Judy Woodruff (NewsHour): To help us make sense of a week that brought protesters to the — into the streets in more than 700 American cities and towns, the analysis of Shields and Brooks.
That's syndicated columnist Mark Shields and New York Times columnist David Brooks.
So, hello to both of you.
What about these protesters, Mark? I have just been talking with Mayor Garcetti of Los Angeles about it, but, as we said, 700 cities and towns across the country, thousands and thousands of people in the streets. It started out about George Floyd. It's become, I think it's fair to say, something much bigger than that.
What do you make of it?
Mark Shields, syndicated columnist: Judy, it's quite unlike anything I have ever seen.

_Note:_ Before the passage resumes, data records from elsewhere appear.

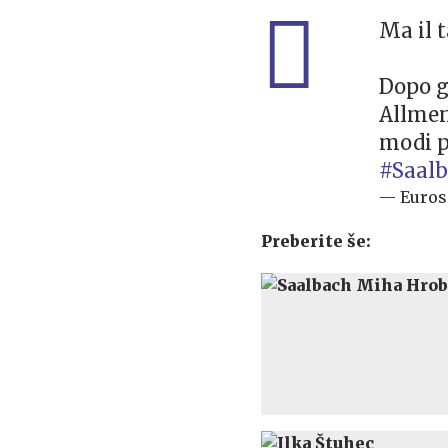
Ma il t
Dopo gl
Allmen,
modi pi
#Saal
— Euros
Preberite še:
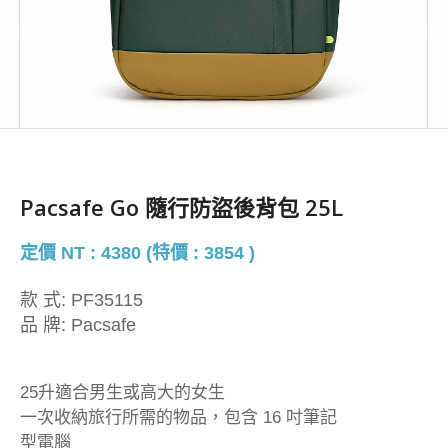
Pacsafe Go 隨行防盜後背包 25L
定價 NT : 4380 (特價 : 3854 )
款 式:
PF35115
品 牌:
Pacsafe
25升適合男生或高大的女生
一次收納旅行所需的物品，包含 16 吋筆記
型電腦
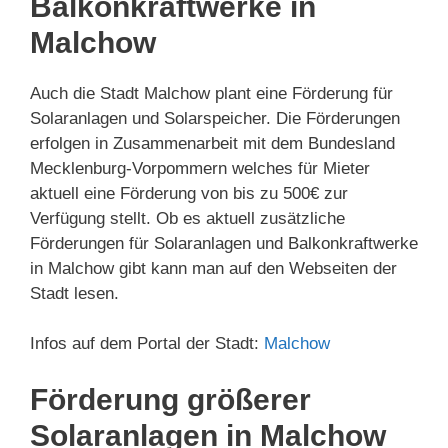
Balkonkraftwerke in
Malchow
Auch die Stadt Malchow plant eine Förderung für
Solaranlagen und Solarspeicher. Die Förderungen
erfolgen in Zusammenarbeit mit dem Bundesland
Mecklenburg-Vorpommern welches für Mieter
aktuell eine Förderung von bis zu 500€ zur
Verfügung stellt. Ob es aktuell zusätzliche
Förderungen für Solaranlagen und Balkonkraftwerke
in Malchow gibt kann man auf den Webseiten der
Stadt lesen.
Infos auf dem Portal der Stadt:
Malchow
Förderung größerer
Solaranlagen in Malchow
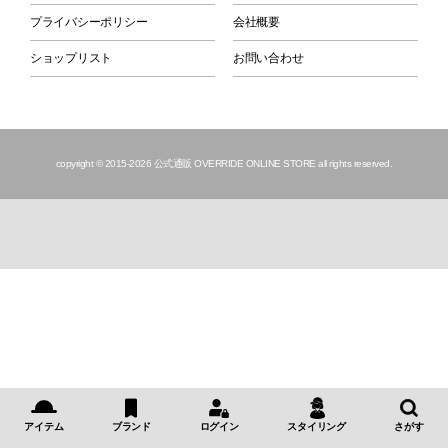
プライバシーポリシー
会社概要
ショップリスト
お問い合わせ
copyright © 2015
-2026 公式通販 OVERRIDE ONLINE STORE all rights reserved.
アイテム
ブランド
ログイン
スタイリング
さがす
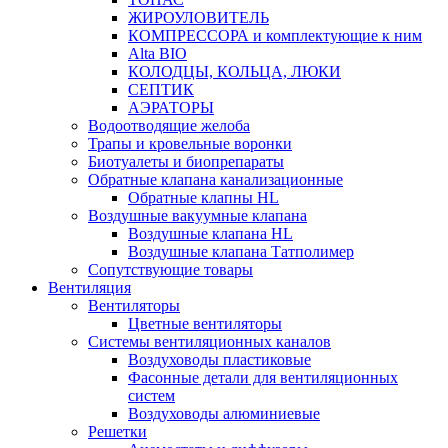
ЖИРОУЛОВИТЕЛЬ
КОМПРЕССОРА и комплектующие к ним
Alta BIO
КОЛОДЦЫ, КОЛЬЦА, ЛЮКИ
СЕПТИК
АЭРАТОРЫ
Водоотводящие желоба
Трапы и кровельные воронки
Биотуалеты и биопрепараты
Обратные клапана канализационные
Обратные клапны HL
Воздушные вакуумные клапана
Воздушные клапана HL
Воздушные клапана Татполимер
Сопутствующие товары
Вентиляция
Вентиляторы
Цветные вентиляторы
Системы вентиляционных каналов
Воздуховоды пластиковые
Фасонные детали для вентиляционных
систем
Воздуховоды алюминиевые
Решетки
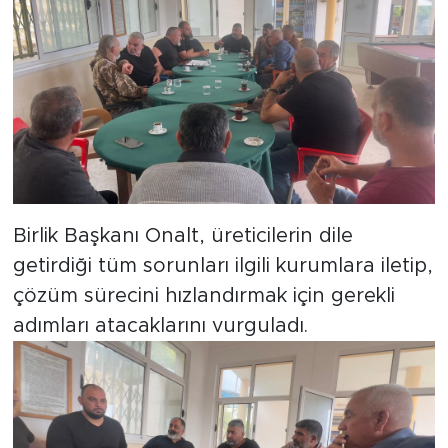
Birlik Başkanı Onalt, üreticilerin dile
getirdiği tüm sorunları ilgili kurumlara iletip,
çözüm sürecini hızlandırmak için gerekli
adımları atacaklarını vurguladı.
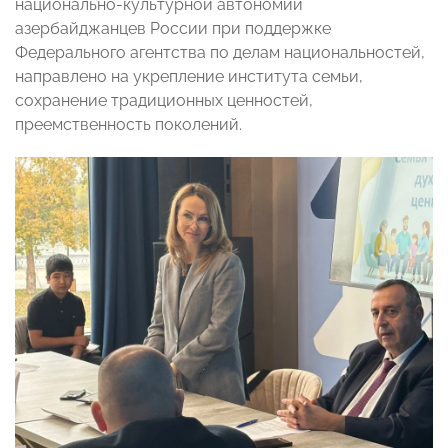
национально-культурной автономии
азербайджанцев России при поддержке
Федерального агентства по делам национальностей,
направлено на укрепление института семьи,
сохранение традиционных ценностей,
преемственность поколений.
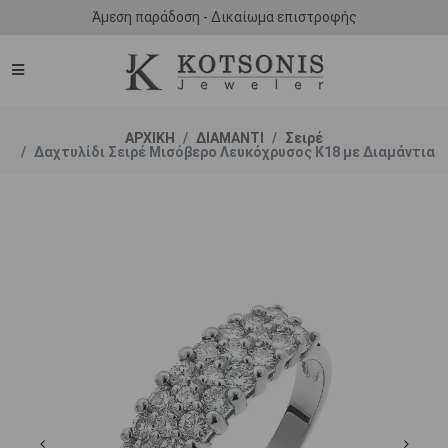
Άμεση παράδοση - Δικαίωμα επιστροφής
ΑΡΧΙΚΗ
ΔΙΑΜΑΝΤΙ
Σειρέ
Δαχτυλίδι Σειρέ Μισόβερο Λευκόχρυσος Κ18 με Διαμάντια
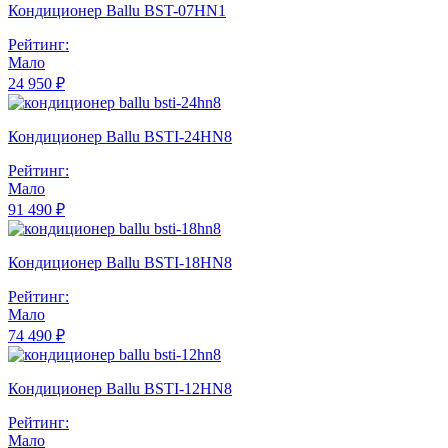
Кондиционер Ballu BST-07HN1
Рейтинг:
Мало
24 950 ₽
Кондиционер Ballu BSTI-24HN8
Рейтинг:
Мало
91 490 ₽
Кондиционер Ballu BSTI-18HN8
Рейтинг:
Мало
74 490 ₽
Кондиционер Ballu BSTI-12HN8
Рейтинг:
Мало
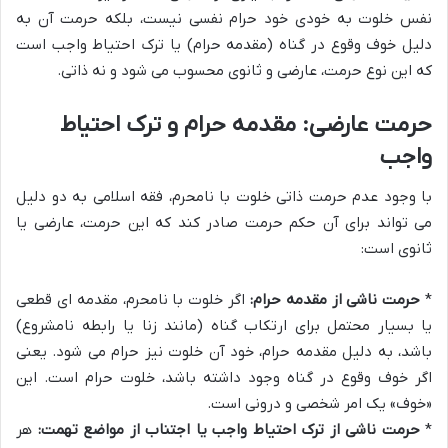
نفس خلوت به خودی خود حرام نفسی نیست، بلکه حرمت آن به
دلیل خوف وقوع در گناه (مقدمه حرام) یا ترک احتیاط واجب است
که این نوع حرمت، عارضی و ثانوی محسوب می شود و نه ذاتی.
حرمت عارضی: مقدمه حرام و ترک احتیاط
واجب
با وجود عدم حرمت ذاتی خلوت با نامحرم، فقه اسلامی به دو دلیل
می تواند برای آن حکم حرمت صادر کند که این حرمت، عارضی یا
ثانوی است:
*
حرمت ناشی از مقدمه حرام:
اگر خلوت با نامحرم، مقدمه ای قطعی
یا بسیار محتمل برای ارتکاب گناه (مانند زنا یا رابطه نامشروع)
باشد، به دلیل مقدمه حرام، خود آن خلوت نیز حرام می شود. یعنی
اگر خوف وقوع در گناه وجود داشته باشد، خلوت حرام است. این
«خوف» یک امر شخصی و درونی است.
*
حرمت ناشی از ترک احتیاط واجب یا اجتناب از مواضع تهمت:
هر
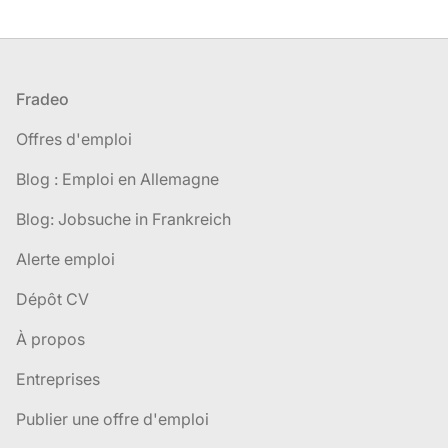
Pied de page
Fradeo
Offres d'emploi
Blog : Emploi en Allemagne
Blog: Jobsuche in Frankreich
Alerte emploi
Dépôt CV
À propos
Entreprises
Publier une offre d'emploi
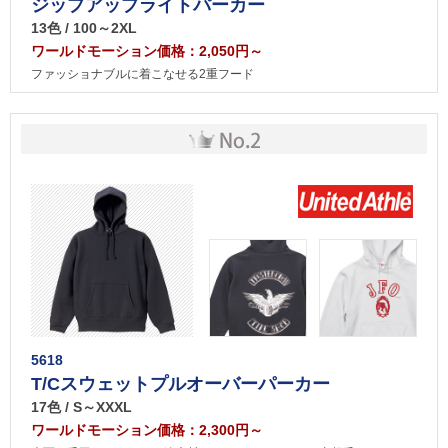
ジップアップライトパーカー
13色 / 100～2XL
ワールドモーション価格：2,050円～
ファッショナブルに着こなせる2重フード
5618
T/Cスウェットプルオーバーパーカー
17色 / S～XXXL
ワールドモーション価格：2,300円～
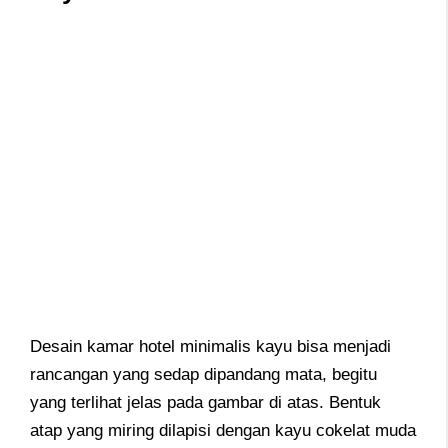
Desain kamar hotel minimalis kayu bisa menjadi
rancangan yang sedap dipandang mata, begitu
yang terlihat jelas pada gambar di atas. Bentuk
atap yang miring dilapisi dengan kayu cokelat muda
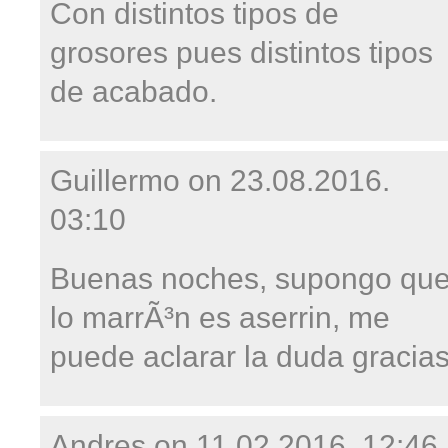
Con distintos tipos de
grosores pues distintos tipos
de acabado.
Guillermo on
23.08.2016.
03:10
Buenas noches, supongo qu
lo marrÃ³n es aserrin, me
puede aclarar la duda gracia
Andres on
11.02.2016. 12:46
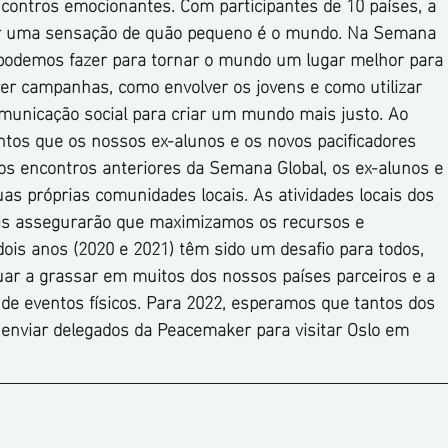
contros emocionantes. Com participantes de 10 países, a 
er uma sensação de quão pequeno é o mundo. Na Semana 
 podemos fazer para tornar o mundo um lugar melhor para 
r campanhas, como envolver os jovens e como utilizar 
municação social para criar um mundo mais justo. Ao 
ntos que os nossos ex-alunos e os novos pacificadores 
s encontros anteriores da Semana Global, os ex-alunos e 
uas próprias comunidades locais. As atividades locais dos 
uais assegurarão que maximizamos os recursos e 
ois anos (2020 e 2021) têm sido um desafio para todos, 
ar a grassar em muitos dos nossos países parceiros e a 
o de eventos físicos. Para 2022, esperamos que tantos dos 
enviar delegados da Peacemaker para visitar Oslo em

The — most protests here in Washington involve the usual suspects on both sides. Those are committed partisans, in some cases, zealots, who show up regularly.
This is remarkable in its composition. It's people who are not protesters, who are not political activists. At the same time, even though it's spawned by, inspired by the tragic death of George Floyd, it is not specifically racial. There's a very large white composition in it.
And that, to me, is rather remarkable, the reach of it. It's reached not only the major cities, but small towns worldwide. I think this is of enormous significance. And it can't be of little consolation to George Floyd's family and loved ones, but his death is having — his murder is having an enormous impact on this country. And it will not be just transitory. I think it will be permanent.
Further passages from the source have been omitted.